Monday, March 17, 2014

A Worldly Country by John Ashbery

This is the kind of poetry I don't understand. The kind that spouts words and phrases and creates pictures, one by one. They flash by too quickly, so you never really grasp what the author is trying to say. You know that they must be connected somehow, but you can never really figure out how.

This drives me crazy!


There were a few poems I responded to. "Ukase" was my favorite, oddly enough. Or maybe not so oddly. Look it up in a dictionary--it all makes sense.

From the beginning, when "the word rabbits came hippity-hopping along," I knew that I had found something that was going to make sense to me. I read it through once, then twice, and I started to understand.

"The weary river" asking "the same song" leads into molding "the analytical to the time-sensitive" and "we were no worse for it." This is clearly talking about the repetition of work. A life full of work, which is as it should be because "we were no worse for it."
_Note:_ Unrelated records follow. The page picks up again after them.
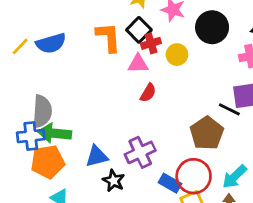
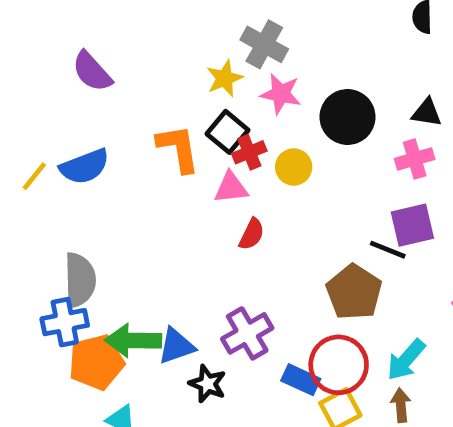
green arrow: (55, 133) -> (133, 340), moved

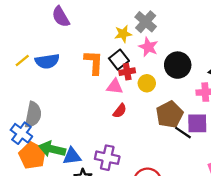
brown pentagon: (354, 292) -> (169, 114), moved
blue cross: (65, 322) -> (21, 133), turned 35
purple cross: (247, 333) -> (107, 158), turned 30
orange pentagon: (96, 362) -> (32, 156), turned 30

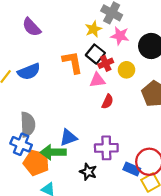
blue triangle: (72, 156) -> (68, 138), moved

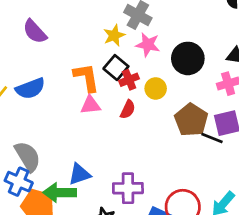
pink triangle: (97, 80) -> (90, 105), moved
red semicircle: (108, 102) -> (128, 109), moved
gray semicircle: (28, 124) -> (28, 156), turned -30

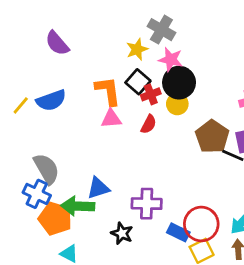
black circle: (188, 58) -> (179, 83), moved

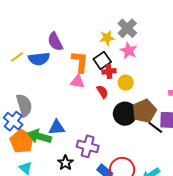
purple semicircle: (57, 43) -> (55, 42), moved
black circle: (179, 83) -> (125, 114), moved
red semicircle: (149, 124) -> (102, 92), turned -72

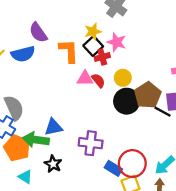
yellow star: (107, 38) -> (93, 31), moved
pink star: (129, 51) -> (117, 42), moved
pink triangle: (77, 82) -> (85, 79), moved
yellow circle: (126, 83) -> (123, 78), moved
black star: (65, 163) -> (53, 164), moved

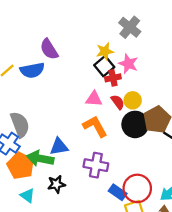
orange L-shape: (69, 51) -> (95, 126), moved, turned -30
red semicircle: (98, 80) -> (118, 102), moved
black star: (53, 164) -> (56, 184), turned 30

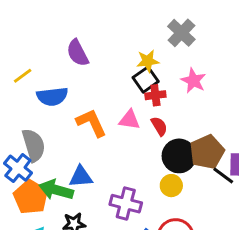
pink star: (128, 64) -> (193, 81), moved
blue semicircle: (32, 70) -> (52, 97), moved
yellow circle: (133, 100) -> (171, 186), moved
orange L-shape: (95, 126) -> (91, 123), moved

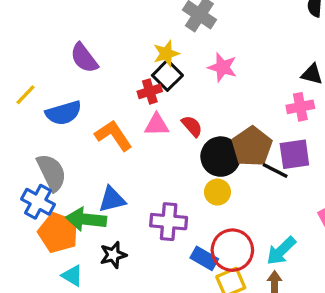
red cross: (155, 95) -> (150, 91), moved

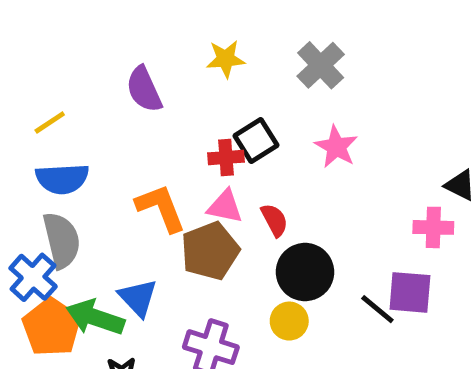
yellow star: (166, 54) -> (226, 59), moved
blue semicircle: (63, 113) -> (62, 179), moved
brown pentagon: (252, 146) -> (210, 251), moved
blue triangle: (112, 199) -> (138, 298), turned 48

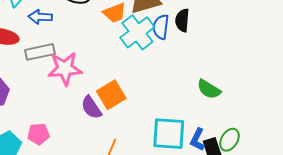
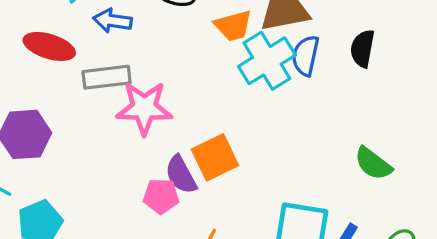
black semicircle: (182, 20) -> (362, 48), moved
pink pentagon: (38, 134) -> (161, 196), moved

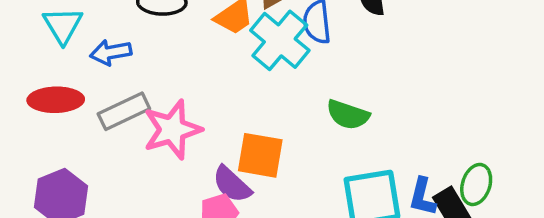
orange square: (215, 157) -> (260, 155), turned -36
green semicircle: (373, 164) -> (348, 115), moved

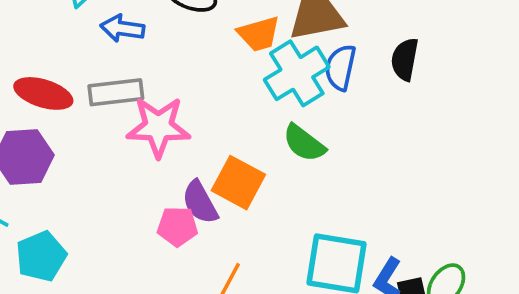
red ellipse: (56, 100) -> (43, 93), moved
green semicircle: (348, 115) -> (304, 143), moved

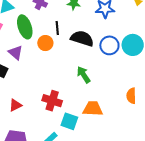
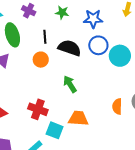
orange circle: (45, 43) -> (41, 60), moved
blue circle: (109, 45) -> (98, 45), moved

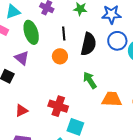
black semicircle: (70, 48) -> (88, 44), turned 85
orange trapezoid: (78, 118) -> (112, 99), moved

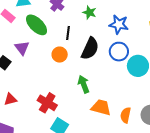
green ellipse: (31, 32) -> (37, 25), turned -40

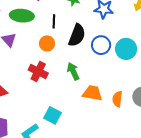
green ellipse: (37, 25) -> (22, 16), turned -35
blue circle: (119, 52) -> (101, 45), moved
red cross: (47, 103) -> (38, 72), moved

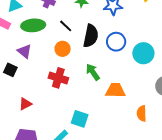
black line: (54, 21) -> (66, 26), turned -40
cyan circle: (126, 49) -> (143, 53), moved
orange semicircle: (117, 99) -> (142, 113), moved

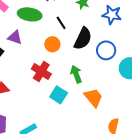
purple triangle: (24, 51) -> (15, 37), turned -35
orange trapezoid: (115, 91) -> (93, 98), turned 35
cyan square: (80, 119) -> (59, 95), moved

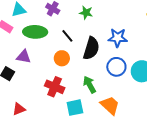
blue star: (112, 15) -> (118, 38), moved
blue circle: (106, 50) -> (116, 67), moved
cyan square: (59, 95) -> (75, 108), turned -36

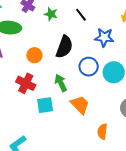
green star: (86, 13) -> (51, 14), moved
black line: (67, 36) -> (81, 15), moved
blue star: (118, 38) -> (104, 37), moved

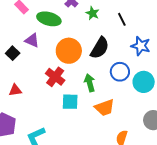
orange circle: (34, 55) -> (69, 51), size x1.6
orange trapezoid: (80, 105) -> (105, 108), turned 105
Then he says that it's time to pack up, to get ready to leave. For "we are incurably, undeniably aging." But he doesn't want to come to that end yet. He isn't ready and he isn't ready for his partner to be ready. It's "not when, but if." And the poem ends with recognition that this will be gradual and they will recognize it "from the way we look at each other."

If you got all that, you might like this book of poetry. If you're thinking, "I hate it when she reviews poems," you probably won't.